WORK TO COMPLETE
Which lines of the data hold the word "Identify"? Copy all of them.

[Opening INPUT section]

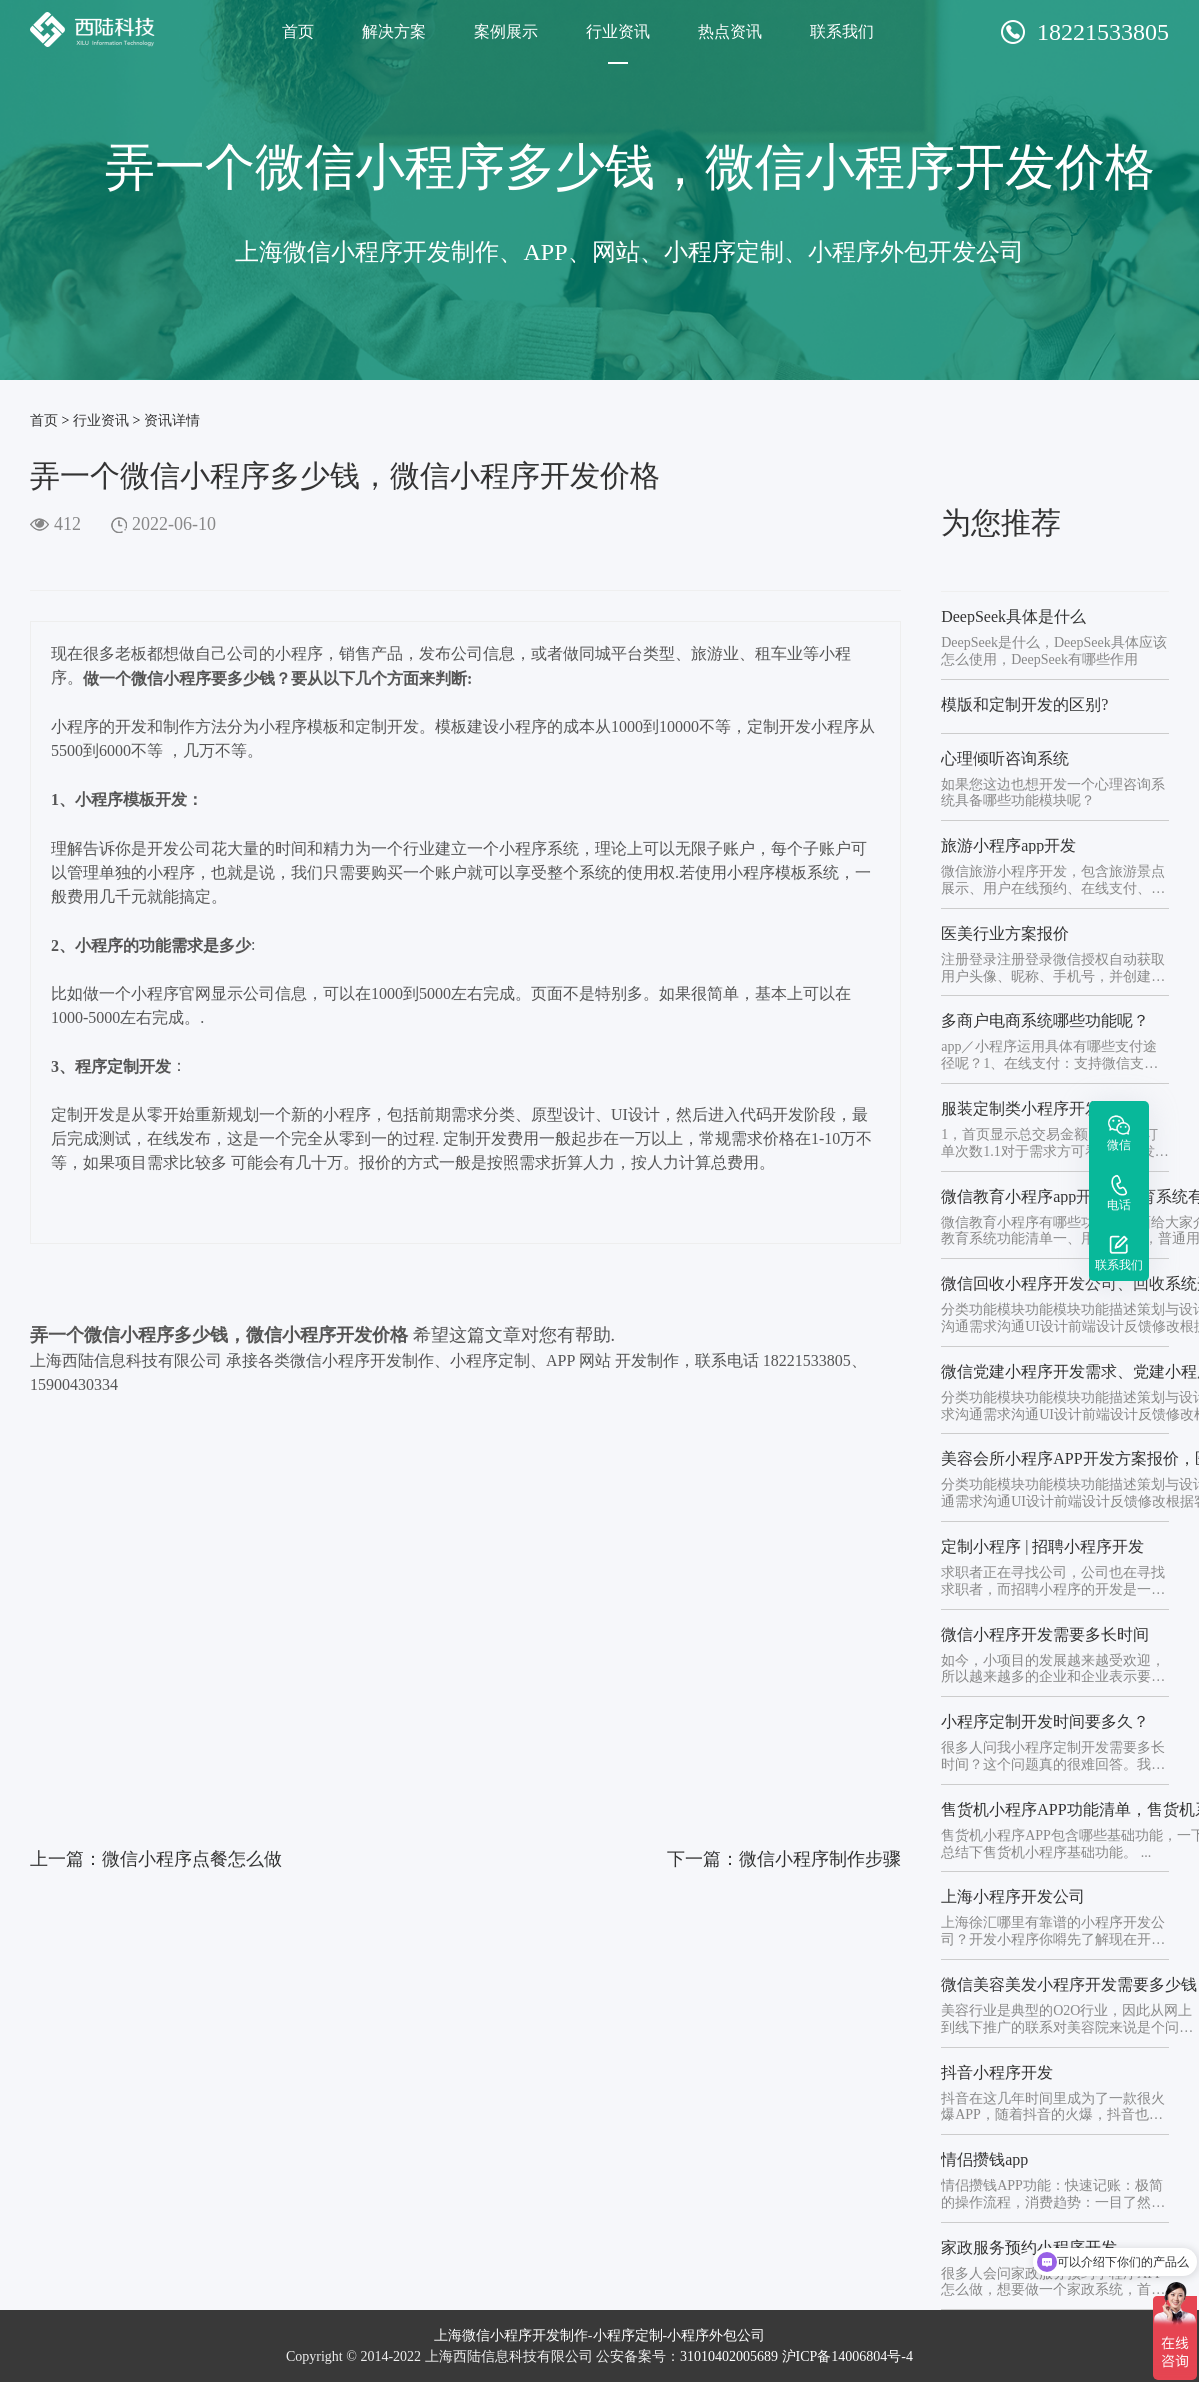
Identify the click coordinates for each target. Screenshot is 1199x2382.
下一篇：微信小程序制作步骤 (784, 1859)
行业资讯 (618, 31)
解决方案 (394, 31)
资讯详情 (172, 420)
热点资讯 (730, 31)
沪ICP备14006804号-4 (847, 2356)
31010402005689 (729, 2356)
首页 (298, 31)
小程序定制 (628, 2335)
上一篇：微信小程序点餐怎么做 (156, 1859)
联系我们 (842, 31)
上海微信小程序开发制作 (511, 2335)
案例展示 (506, 31)
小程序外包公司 (716, 2335)
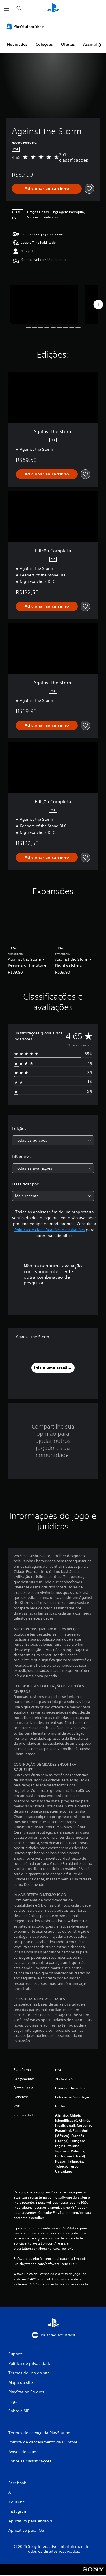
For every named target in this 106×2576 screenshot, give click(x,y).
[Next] (98, 304)
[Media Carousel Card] (44, 304)
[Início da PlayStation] (53, 8)
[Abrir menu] (6, 8)
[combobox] (53, 1140)
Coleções (44, 44)
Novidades (17, 44)
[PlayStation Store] (26, 26)
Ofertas (68, 44)
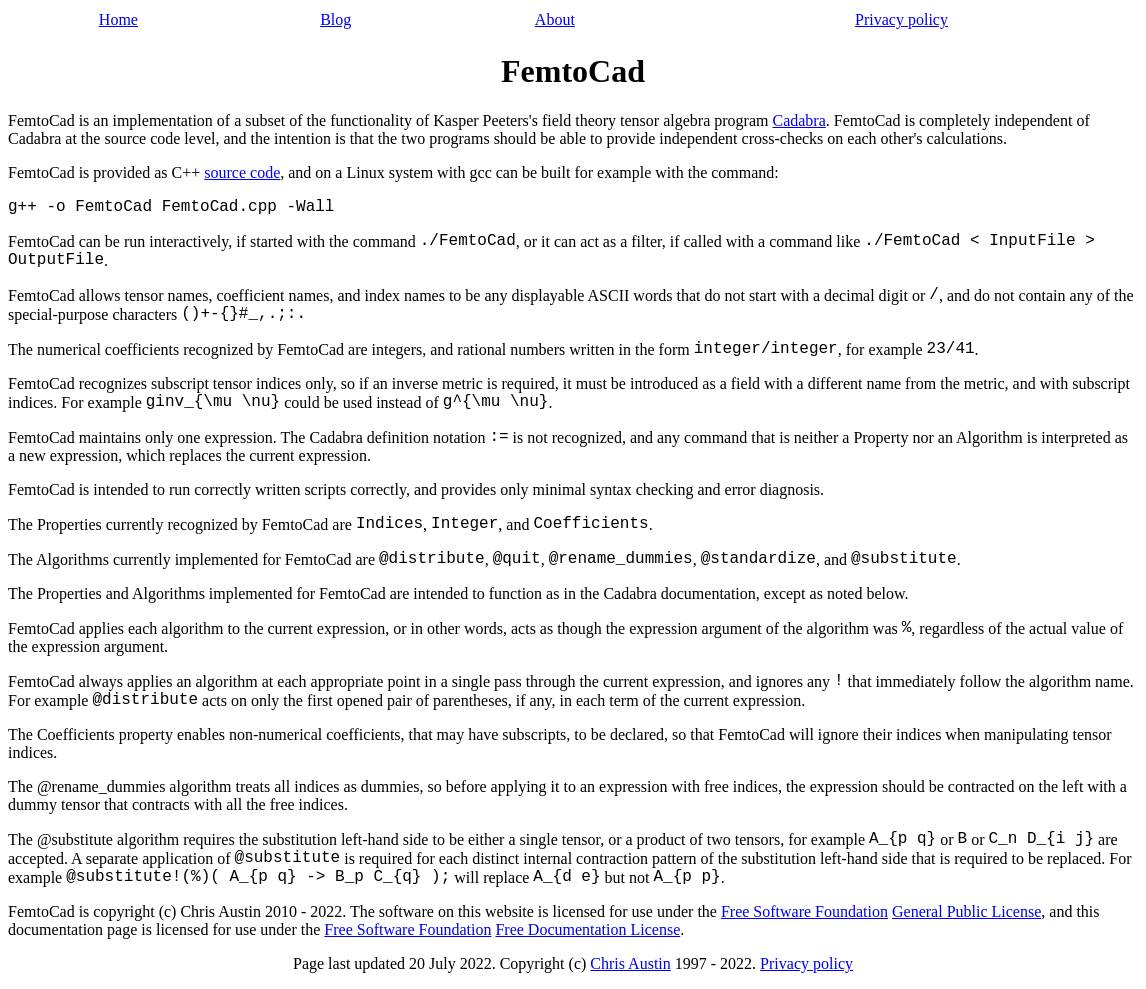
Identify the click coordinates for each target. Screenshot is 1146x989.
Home (118, 19)
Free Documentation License (587, 929)
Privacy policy (901, 19)
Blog (335, 19)
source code (242, 172)
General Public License (966, 911)
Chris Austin (630, 963)
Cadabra (798, 120)
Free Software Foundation (804, 911)
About (555, 19)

[Closing INPUT section]

SOLUTION TO THE EXERCISE
Identify the click coordinates for each target. Screenshot is 1199x2382.
Identify the click coordinates for each target. Screenshot is 1146x989.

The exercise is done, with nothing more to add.